**What you are asked to do**
Among the entries below, find every line that contains the string "LXVII", then copy it.
^^^^
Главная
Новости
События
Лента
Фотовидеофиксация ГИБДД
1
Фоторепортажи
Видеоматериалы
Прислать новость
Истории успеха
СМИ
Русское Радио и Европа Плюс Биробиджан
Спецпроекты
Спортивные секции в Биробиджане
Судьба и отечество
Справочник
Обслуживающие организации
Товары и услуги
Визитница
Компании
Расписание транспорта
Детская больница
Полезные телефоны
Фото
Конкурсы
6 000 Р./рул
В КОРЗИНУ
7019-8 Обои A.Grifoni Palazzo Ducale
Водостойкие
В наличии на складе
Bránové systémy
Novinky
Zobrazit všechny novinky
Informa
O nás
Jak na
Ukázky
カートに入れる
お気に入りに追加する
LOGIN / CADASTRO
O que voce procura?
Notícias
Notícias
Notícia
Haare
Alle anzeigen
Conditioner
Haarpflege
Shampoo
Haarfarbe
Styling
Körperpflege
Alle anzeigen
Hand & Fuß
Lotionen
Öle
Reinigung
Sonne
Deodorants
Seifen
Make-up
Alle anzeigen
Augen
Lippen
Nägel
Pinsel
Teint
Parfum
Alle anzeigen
^^^^
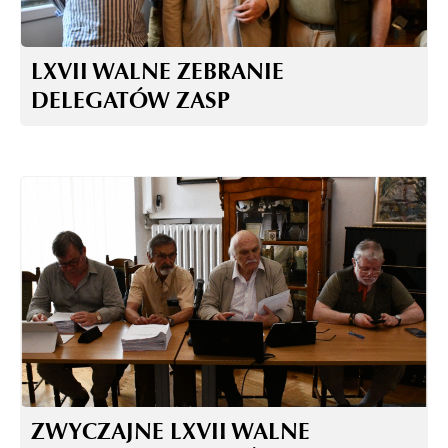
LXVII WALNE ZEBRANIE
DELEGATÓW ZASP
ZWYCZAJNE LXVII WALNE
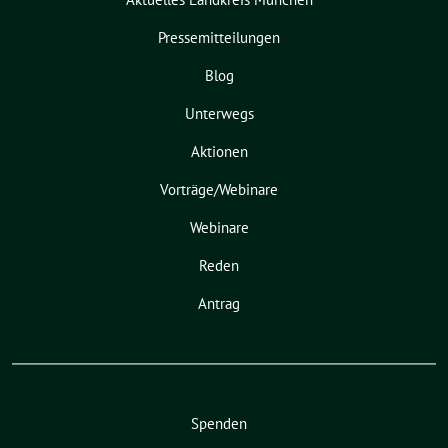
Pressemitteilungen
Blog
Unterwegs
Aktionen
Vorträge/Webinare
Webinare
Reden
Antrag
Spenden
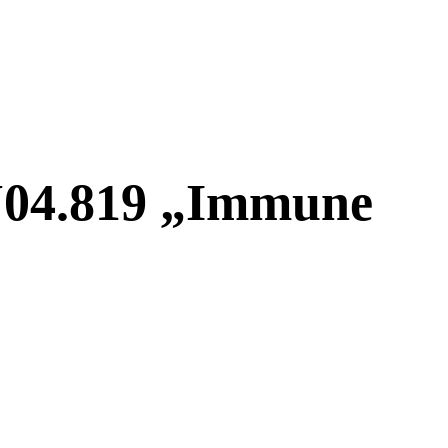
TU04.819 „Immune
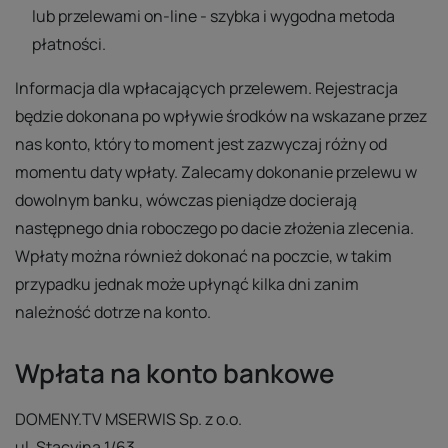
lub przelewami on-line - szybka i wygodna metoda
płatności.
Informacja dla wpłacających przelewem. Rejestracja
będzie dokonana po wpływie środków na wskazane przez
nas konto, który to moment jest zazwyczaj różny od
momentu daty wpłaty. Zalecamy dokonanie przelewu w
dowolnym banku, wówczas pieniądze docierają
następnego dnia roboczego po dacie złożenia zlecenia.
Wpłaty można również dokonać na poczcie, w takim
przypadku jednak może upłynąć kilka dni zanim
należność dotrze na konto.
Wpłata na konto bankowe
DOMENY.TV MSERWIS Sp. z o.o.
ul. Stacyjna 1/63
^^^^
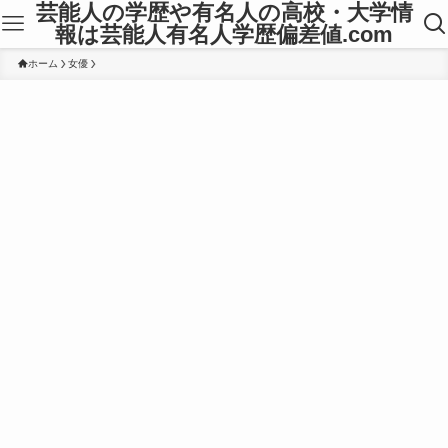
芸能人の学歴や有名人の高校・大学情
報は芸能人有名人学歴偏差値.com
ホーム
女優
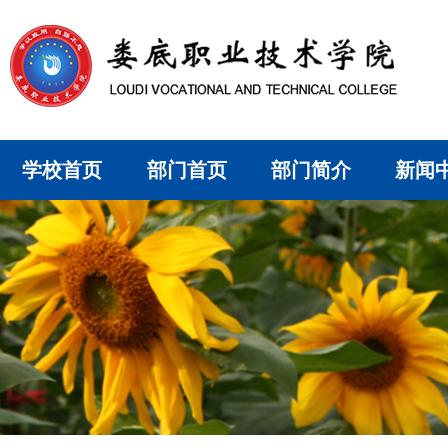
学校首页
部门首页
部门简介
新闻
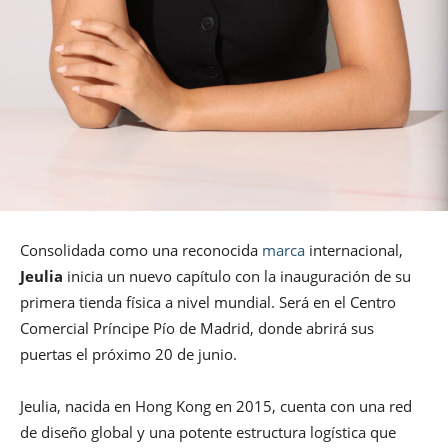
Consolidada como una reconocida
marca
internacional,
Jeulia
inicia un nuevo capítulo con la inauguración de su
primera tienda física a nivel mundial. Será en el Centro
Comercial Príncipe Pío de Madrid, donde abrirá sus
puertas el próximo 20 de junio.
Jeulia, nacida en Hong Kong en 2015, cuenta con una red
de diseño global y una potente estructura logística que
^^^^
**Result of this exercise**
LXVII WALNE ZEBRANIE
ZWYCZAJNE LXVII WALNE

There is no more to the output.